WHAT IS NEEDED:
Exact copy, pictures excluded: please retype the lines from the start of the material through the line containing "Der Höhepunkt von Capones Gewalt war das", both ends included, and nothing more.

EXTRACTED DATA:
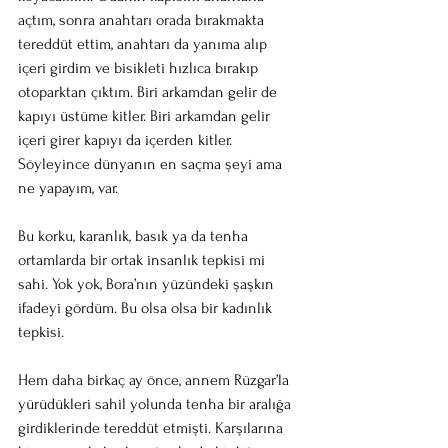
açtım, sonra anahtarı orada bırakmakta 
tereddüt ettim, anahtarı da yanıma alıp 
içeri girdim ve bisikleti hızlıca bırakıp 
otoparktan çıktım. Biri arkamdan gelir de 
kapıyı üstüme kitler. Biri arkamdan gelir 
içeri girer kapıyı da içerden kitler. 
Söyleyince dünyanın en saçma şeyi ama 
ne yapayım, var. 
Bu korku, karanlık, basık ya da tenha 
ortamlarda bir ortak insanlık tepkisi mi 
sahi. Yok yok, Bora’nın yüzündeki şaşkın 
ifadeyi gördüm. Bu olsa olsa bir kadınlık 
tepkisi. 
Hem daha birkaç ay önce, annem Rüzgar’la 
yürüdükleri sahil yolunda tenha bir aralığa 
girdiklerinde tereddüt etmişti. Karşılarına 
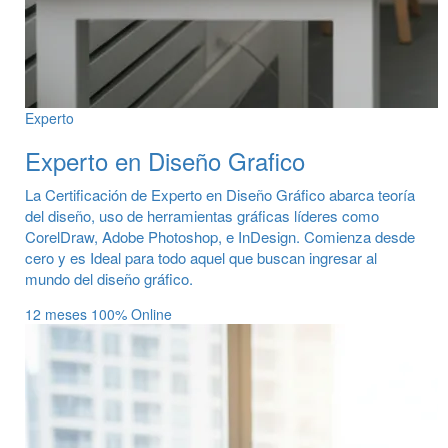
Experto
Experto en Diseño Grafico
La Certificación de Experto en Diseño Gráfico abarca teoría
del diseño, uso de herramientas gráficas líderes como
CorelDraw, Adobe Photoshop, e InDesign. Comienza desde
cero y es Ideal para todo aquel que buscan ingresar al
mundo del diseño gráfico.
12 meses
100% Online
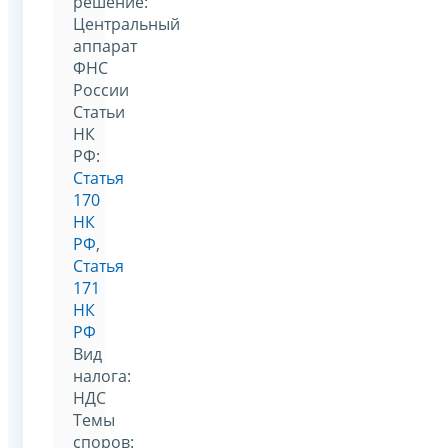
решение:
Центральный
аппарат
ФНС
России
Статьи
НК
РФ:
Статья
170
НК
РФ
,
Статья
171
НК
РФ
Вид
налога:
НДС
Темы
споров:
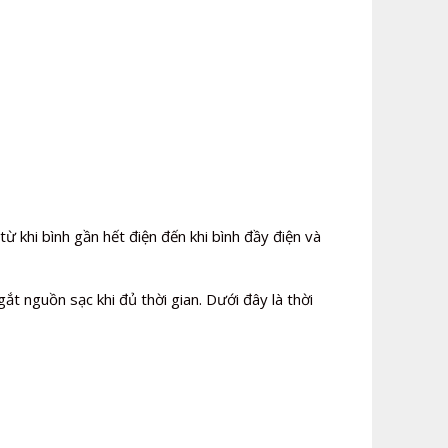
ừ khi bình gần hết điện đến khi bình đầy điện và
t nguồn sạc khi đủ thời gian. Dưới đây là thời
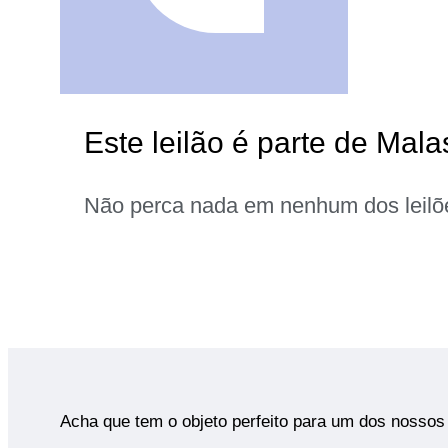
Este leilão é parte de Mala
Não perca nada em nenhum dos leilõ
Acha que tem o objeto perfeito para um dos nossos 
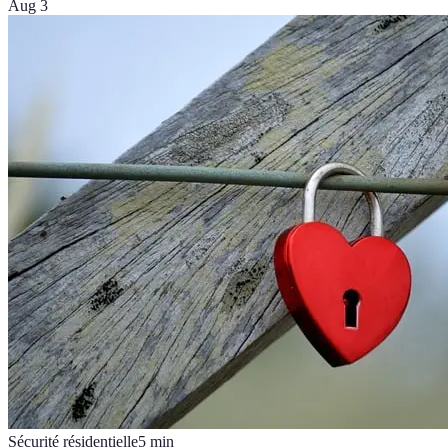
Aug 3
Sécurité résidentielle
5
min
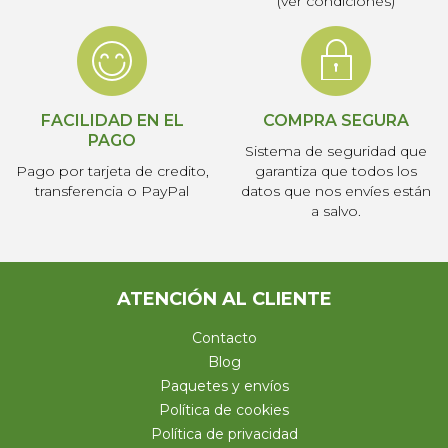
(ver condiciones)
FACILIDAD EN EL
COMPRA SEGURA
PAGO
Sistema de seguridad que
Pago por tarjeta de credito,
garantiza que todos los
transferencia o PayPal
datos que nos envíes están
a salvo.
ATENCIÓN AL CLIENTE
Contacto
Blog
Paquetes y envíos
Política de cookies
Política de privacidad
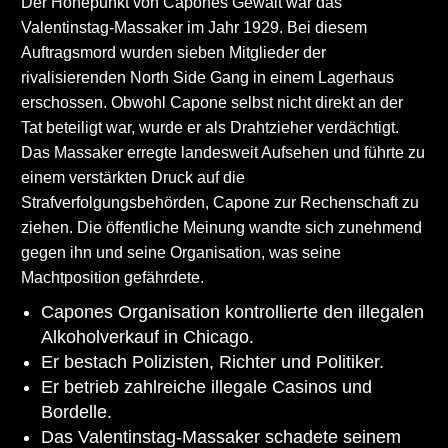
Der Höhepunkt von Capones Gewalt war das
Valentinstag-Massaker im Jahr 1929. Bei diesem
Auftragsmord wurden sieben Mitglieder der
rivalisierenden North Side Gang in einem Lagerhaus
erschossen. Obwohl Capone selbst nicht direkt an der
Tat beteiligt war, wurde er als Drahtzieher verdächtigt.
Das Massaker erregte landesweit Aufsehen und führte zu
einem verstärkten Druck auf die
Strafverfolgungsbehörden, Capone zur Rechenschaft zu
ziehen. Die öffentliche Meinung wandte sich zunehmend
gegen ihn und seine Organisation, was seine
Machtposition gefährdete.
Capones Organisation kontrollierte den illegalen
Alkoholverkauf in Chicago.
Er bestach Polizisten, Richter und Politiker.
Er betrieb zahlreiche illegale Casinos und
Bordelle.
Das Valentinstag-Massaker schadete seinem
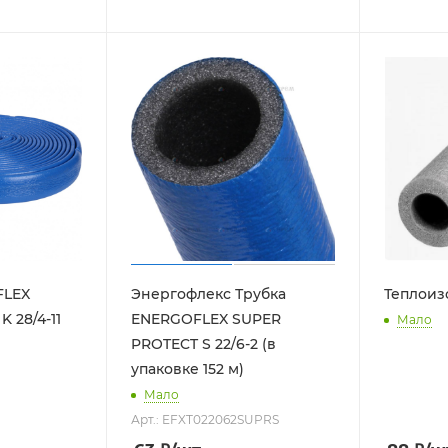
FLEX
Энергофлекс Трубка
Теплоиз
 28/4-11
ENERGOFLEX SUPER
Мало
PROTECT S 22/6-2 (в
упаковке 152 м)
Мало
Арт.: EFXT022062SUPRS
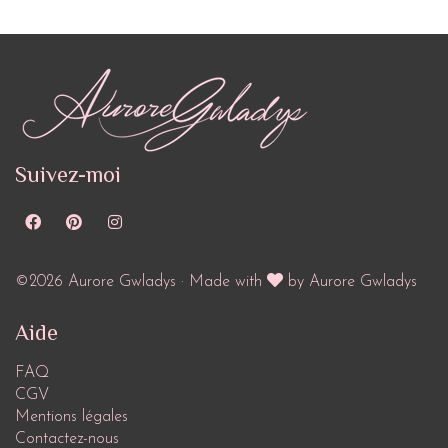
Suivez-moi
©2026 Aurore Gwladys · Made with
by Aurore Gwladys
Aide
FAQ
CGV
Mentions légales
Contactez-nous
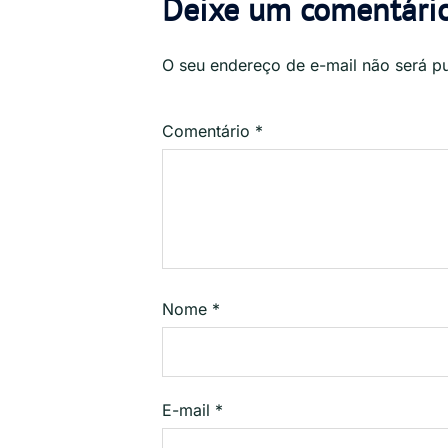
Deixe um comentári
O seu endereço de e-mail não será p
Comentário
*
Nome
*
E-mail
*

OUTPUT FOR THIS TASK:
açtım, sonra anahtarı orada bırakmakta 
tereddüt ettim, anahtarı da yanıma alıp 
içeri girdim ve bisikleti hızlıca bırakıp 
otoparktan çıktım. Biri arkamdan gelir de 
kapıyı üstüme kitler. Biri arkamdan gelir 
içeri girer kapıyı da içerden kitler. 
Söyleyince dünyanın en saçma şeyi ama 
ne yapayım, var. 
Bu korku, karanlık, basık ya da tenha 
ortamlarda bir ortak insanlık tepkisi mi 
sahi. Yok yok, Bora’nın yüzündeki şaşkın 
ifadeyi gördüm. Bu olsa olsa bir kadınlık 
tepkisi. 
Hem daha birkaç ay önce, annem Rüzgar’la 
yürüdükleri sahil yolunda tenha bir aralığa 
girdiklerinde tereddüt etmişti. Karşılarına 
Experto
Experto en Diseño Grafico
La Certificación de Experto en Diseño Gráfico abarca teoría
del diseño, uso de herramientas gráficas líderes como
CorelDraw, Adobe Photoshop, e InDesign. Comienza desde
cero y es Ideal para todo aquel que buscan ingresar al
mundo del diseño gráfico.
12 meses
100% Online
решение:
Центральный
аппарат
ФНС
России
Статьи
НК
РФ:
Статья
170
НК
РФ
,
Статья
171
НК
РФ
Вид
налога:
НДС
Темы
споров:
ừ khi bình gần hết điện đến khi bình đầy điện và
t nguồn sạc khi đủ thời gian. Dưới đây là thời
Este leilão é parte de Mala
Não perca nada em nenhum dos leilõ
Acha que tem o objeto perfeito para um dos nossos 
Aug 3
Sécurité résidentielle
5
min
(ver condiciones)
FACILIDAD EN EL
COMPRA SEGURA
PAGO
Sistema de seguridad que
Pago por tarjeta de credito,
garantiza que todos los
transferencia o PayPal
datos que nos envíes están
a salvo.
ATENCIÓN AL CLIENTE
Contacto
Blog
Paquetes y envíos
Política de cookies
Política de privacidad
Der Höhepunkt von Capones Gewalt war das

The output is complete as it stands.